In the front is the bow mounted TM, a 31 series battery(used to be two 24's)and two anchors in storage that weigh 25lb. Tackle boxes and cooler stays in front as well.
With this setup and my mtr all the way down, it rides just fine in waves 1 1/2 -2' with just me in it sitting in back tilling the mtr. If there's a 200lb guy in the center seat, it tends to want to ride a bit nose heavy. Not bad but I can tell the difference. Especially a more wet ride. I can raise my mtr a notch and it rides just fine again...and drier.
I have to manually raise mine but if you have power trim, obviously that makes it a whole lot easier. But remember also as firemanmike stated, too much forward weight and even trimming the mtr won't be enough to compensate to get the bow riding as it should.

It sure would be nice if you could design things in a way which you had your compartments built in such a way that you could be able to transfer some weight back and forth after you get finished to get the best ride possible. In other words, build your front battery storage big enough for two batteries and if that ended up being to much weight, you could shift one battery to the rear and utilize that empty space for maybe an on board charger or an anchor etc.
Like firemanmike said, you have to get that weight distribution right or your boat is either gonna be nose diving pushing into the wake or if too much weight in the rear, it'll beat you to death. And the only way I know to do it is play with the weight.
There is a lot of good info on weight distribution for a boat on the web. Also some with pics. on how you want your boat to set in the water and how it should look running at WOT.


----------



## Jay bird (Feb 27, 2017)

I would definitely stay near the center line of the boat , the shorter distance fuel has to travel to the motor the better,divide the boat in thirds , figuratively and place the these items in the middle third balanced of course .a 17 ft sea nymph v hull should be able to handle most situations that Lake Erie can throw at it . If the weight is distributed correctly and its driven correctly .


----------



## crappiedude (Mar 12, 2006)

I have a 17'-6" Tracker deep v with a 60 hp 4 stroke, power tilt. The boat is 72 or 74" wide.
7 person/965# limit but with gear just over 1500# limit. So it's similar but not exactly the same.
My set up is 17 gallons fuel (built in) plus a 29 series starting battery in the rear. 2 TM batteries (29 series) up front, just in front of the pedestal. I have tackle storage just behind the front pedestal. Rod storage box is next to console, livewell is opposite side (running lengthwise). I love the setup and the weight distribution if fantastic.
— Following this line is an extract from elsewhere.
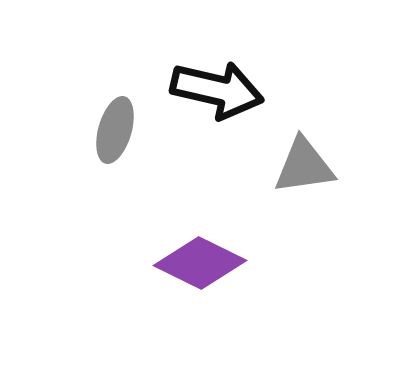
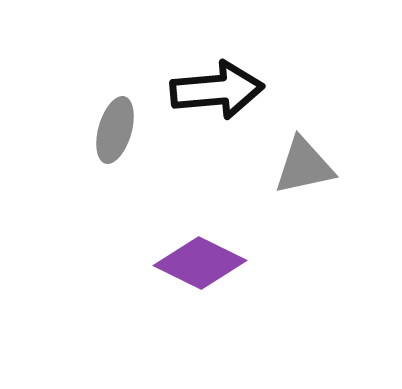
black arrow: rotated 18 degrees counterclockwise
gray triangle: rotated 4 degrees counterclockwise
Since it doesn't appear you have a motor at this point I'm going to throw this in.
This boat used to have a 40 hp manual tilt until last year. Originally the boat had a 24 series starting battery and 1 TM battery (24 or 27 series) That 40 did okay if the boat was fairly empty and before adding the extra battery. With 2 guys and the extra weight it took a while to get on plane. Power tilt would have helped but I do feel that the 40 hp was just a little too small for the boat. With the new 60 hp motor it's a whole new boat.


----------